── Material supplied

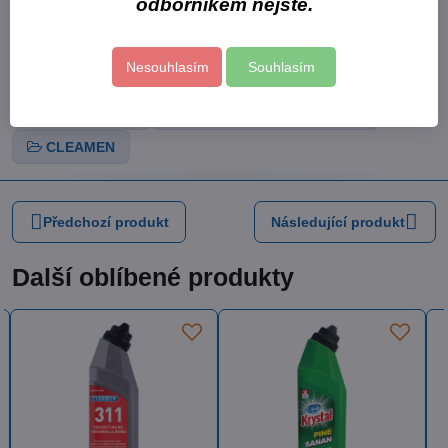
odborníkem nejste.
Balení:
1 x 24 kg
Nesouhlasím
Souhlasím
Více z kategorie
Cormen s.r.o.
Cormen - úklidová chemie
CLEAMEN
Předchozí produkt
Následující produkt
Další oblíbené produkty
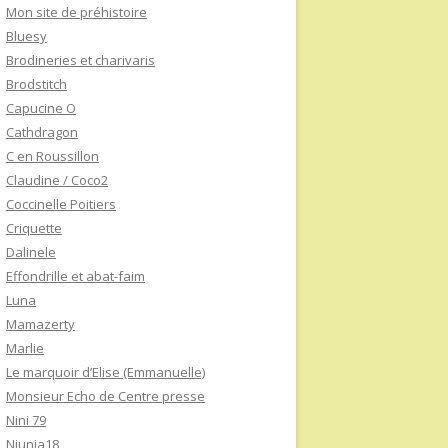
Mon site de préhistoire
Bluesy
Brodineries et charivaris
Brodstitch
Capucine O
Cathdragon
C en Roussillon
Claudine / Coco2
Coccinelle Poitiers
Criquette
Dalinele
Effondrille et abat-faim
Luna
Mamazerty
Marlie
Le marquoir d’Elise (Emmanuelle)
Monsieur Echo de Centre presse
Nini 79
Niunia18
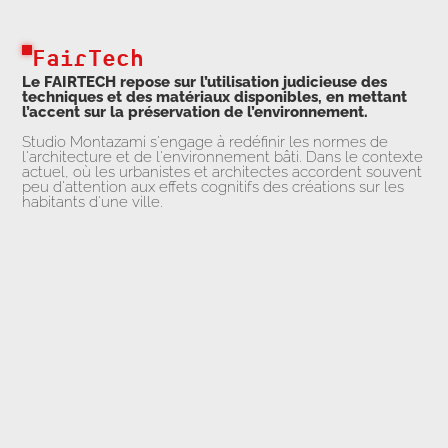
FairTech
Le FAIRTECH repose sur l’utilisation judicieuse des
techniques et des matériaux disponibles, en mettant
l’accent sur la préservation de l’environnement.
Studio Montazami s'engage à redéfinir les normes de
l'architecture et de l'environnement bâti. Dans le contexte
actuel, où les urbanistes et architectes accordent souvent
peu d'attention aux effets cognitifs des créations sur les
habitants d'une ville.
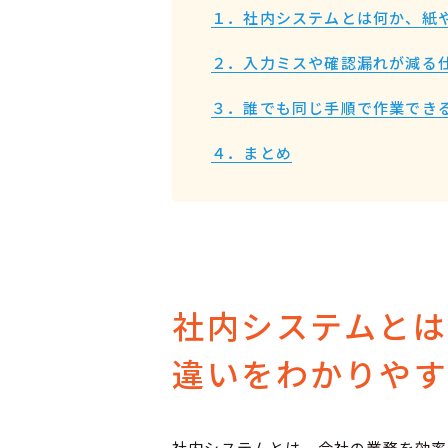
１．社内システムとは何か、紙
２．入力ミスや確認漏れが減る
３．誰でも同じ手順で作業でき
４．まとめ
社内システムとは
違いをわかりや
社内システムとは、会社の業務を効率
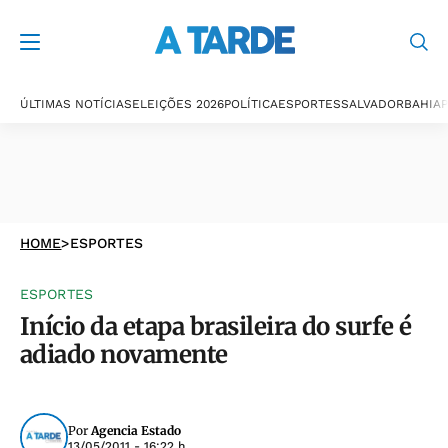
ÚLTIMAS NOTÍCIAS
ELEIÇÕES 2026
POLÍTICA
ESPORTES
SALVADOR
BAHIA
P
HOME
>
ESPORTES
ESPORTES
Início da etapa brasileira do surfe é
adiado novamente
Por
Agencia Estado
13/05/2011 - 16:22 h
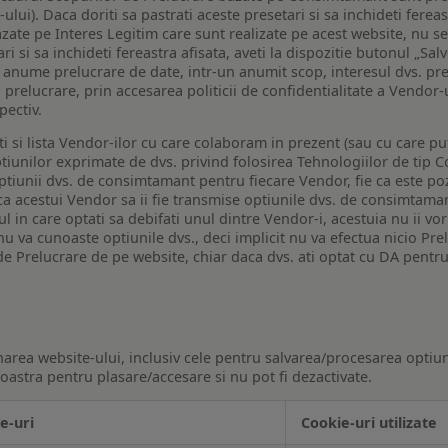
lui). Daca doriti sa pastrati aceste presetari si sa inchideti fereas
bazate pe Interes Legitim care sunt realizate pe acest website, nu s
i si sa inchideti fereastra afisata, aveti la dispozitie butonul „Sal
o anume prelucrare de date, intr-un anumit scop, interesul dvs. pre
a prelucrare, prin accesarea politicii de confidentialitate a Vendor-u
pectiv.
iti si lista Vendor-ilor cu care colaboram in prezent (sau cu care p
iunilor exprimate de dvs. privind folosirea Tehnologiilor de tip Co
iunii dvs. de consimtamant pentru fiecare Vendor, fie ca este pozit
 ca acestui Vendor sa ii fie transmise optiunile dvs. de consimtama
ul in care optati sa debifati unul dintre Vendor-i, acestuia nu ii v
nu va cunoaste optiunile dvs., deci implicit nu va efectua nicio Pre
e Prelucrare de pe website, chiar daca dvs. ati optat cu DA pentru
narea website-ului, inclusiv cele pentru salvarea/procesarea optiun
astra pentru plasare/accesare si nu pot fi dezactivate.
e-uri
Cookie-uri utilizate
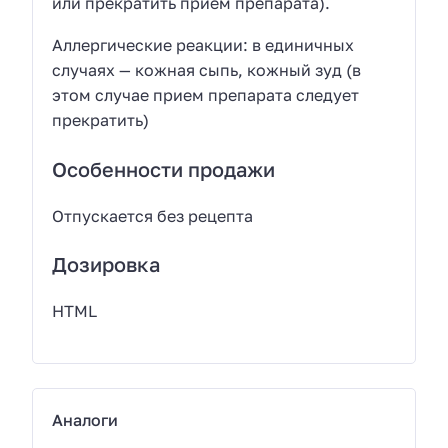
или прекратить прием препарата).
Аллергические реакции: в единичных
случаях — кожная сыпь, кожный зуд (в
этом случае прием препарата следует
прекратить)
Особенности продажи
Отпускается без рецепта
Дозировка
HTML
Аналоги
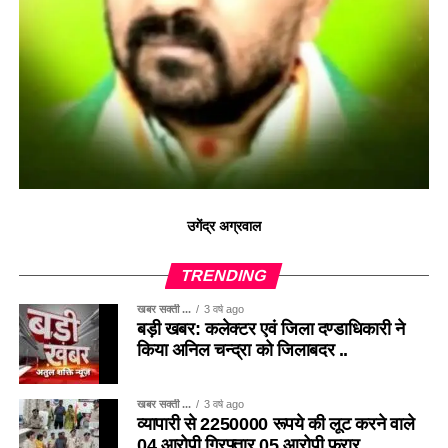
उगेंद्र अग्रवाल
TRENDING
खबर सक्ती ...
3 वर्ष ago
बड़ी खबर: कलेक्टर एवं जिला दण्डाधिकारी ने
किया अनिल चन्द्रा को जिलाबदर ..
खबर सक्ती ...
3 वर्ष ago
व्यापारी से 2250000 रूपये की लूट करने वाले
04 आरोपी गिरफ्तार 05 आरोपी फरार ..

────
── Material supplied

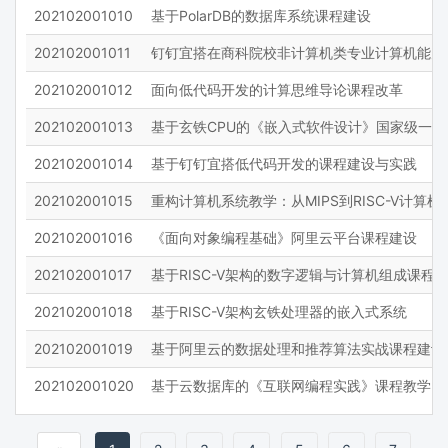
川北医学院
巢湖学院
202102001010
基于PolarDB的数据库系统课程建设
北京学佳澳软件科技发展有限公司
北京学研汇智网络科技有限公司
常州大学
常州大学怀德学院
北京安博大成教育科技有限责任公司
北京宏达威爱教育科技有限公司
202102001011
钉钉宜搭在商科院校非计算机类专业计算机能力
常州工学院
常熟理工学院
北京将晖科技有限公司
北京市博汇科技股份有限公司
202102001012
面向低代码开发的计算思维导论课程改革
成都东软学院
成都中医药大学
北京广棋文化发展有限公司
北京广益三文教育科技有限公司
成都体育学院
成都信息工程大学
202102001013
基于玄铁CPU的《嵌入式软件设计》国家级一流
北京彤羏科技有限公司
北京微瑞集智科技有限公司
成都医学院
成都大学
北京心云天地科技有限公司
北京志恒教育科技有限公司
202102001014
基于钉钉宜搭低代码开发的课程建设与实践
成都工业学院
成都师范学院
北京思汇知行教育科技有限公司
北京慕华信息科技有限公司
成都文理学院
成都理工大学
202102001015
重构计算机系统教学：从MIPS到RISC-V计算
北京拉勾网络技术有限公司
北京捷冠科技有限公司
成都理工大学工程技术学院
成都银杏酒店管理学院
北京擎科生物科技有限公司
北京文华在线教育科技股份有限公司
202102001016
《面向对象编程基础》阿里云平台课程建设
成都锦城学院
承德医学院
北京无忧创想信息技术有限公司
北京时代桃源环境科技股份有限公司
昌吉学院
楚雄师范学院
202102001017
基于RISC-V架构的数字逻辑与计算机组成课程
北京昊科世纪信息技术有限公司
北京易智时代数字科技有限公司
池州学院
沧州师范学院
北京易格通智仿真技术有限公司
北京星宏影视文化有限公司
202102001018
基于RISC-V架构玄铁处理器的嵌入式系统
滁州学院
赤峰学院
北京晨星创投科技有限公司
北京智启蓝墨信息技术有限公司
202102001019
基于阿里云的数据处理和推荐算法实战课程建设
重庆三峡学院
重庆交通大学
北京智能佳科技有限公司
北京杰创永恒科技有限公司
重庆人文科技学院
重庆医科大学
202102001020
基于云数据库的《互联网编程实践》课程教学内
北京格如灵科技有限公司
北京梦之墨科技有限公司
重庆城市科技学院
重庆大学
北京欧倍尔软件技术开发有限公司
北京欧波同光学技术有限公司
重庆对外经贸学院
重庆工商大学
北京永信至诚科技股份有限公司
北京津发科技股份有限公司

────
── Material supplied

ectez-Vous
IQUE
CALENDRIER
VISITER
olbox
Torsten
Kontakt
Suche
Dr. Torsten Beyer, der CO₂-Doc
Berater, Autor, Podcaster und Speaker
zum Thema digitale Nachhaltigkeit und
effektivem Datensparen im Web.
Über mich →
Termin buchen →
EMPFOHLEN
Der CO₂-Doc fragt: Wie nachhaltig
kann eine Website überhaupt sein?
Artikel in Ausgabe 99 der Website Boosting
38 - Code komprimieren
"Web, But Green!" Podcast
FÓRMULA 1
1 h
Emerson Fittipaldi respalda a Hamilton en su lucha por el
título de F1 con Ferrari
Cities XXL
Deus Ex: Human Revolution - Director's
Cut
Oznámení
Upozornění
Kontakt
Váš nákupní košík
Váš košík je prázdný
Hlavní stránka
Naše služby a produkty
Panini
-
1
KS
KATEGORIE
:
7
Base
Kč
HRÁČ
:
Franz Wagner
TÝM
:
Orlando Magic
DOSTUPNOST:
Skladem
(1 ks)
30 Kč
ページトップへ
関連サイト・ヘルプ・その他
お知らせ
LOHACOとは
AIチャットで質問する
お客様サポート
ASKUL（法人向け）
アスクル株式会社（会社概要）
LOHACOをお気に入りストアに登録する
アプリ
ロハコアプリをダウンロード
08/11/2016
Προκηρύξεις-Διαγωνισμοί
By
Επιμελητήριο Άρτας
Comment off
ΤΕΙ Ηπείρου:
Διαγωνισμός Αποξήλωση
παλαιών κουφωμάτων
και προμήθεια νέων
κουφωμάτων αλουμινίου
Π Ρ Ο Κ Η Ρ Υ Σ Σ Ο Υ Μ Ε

────

What you will do:
The lines you return should be those above that contain the word "optiunile", every one of them.

Written solution:
 ca acestui Vendor sa ii fie transmise optiunile dvs. de consimtama
nu va cunoaste optiunile dvs., deci implicit nu va efectua nicio Pre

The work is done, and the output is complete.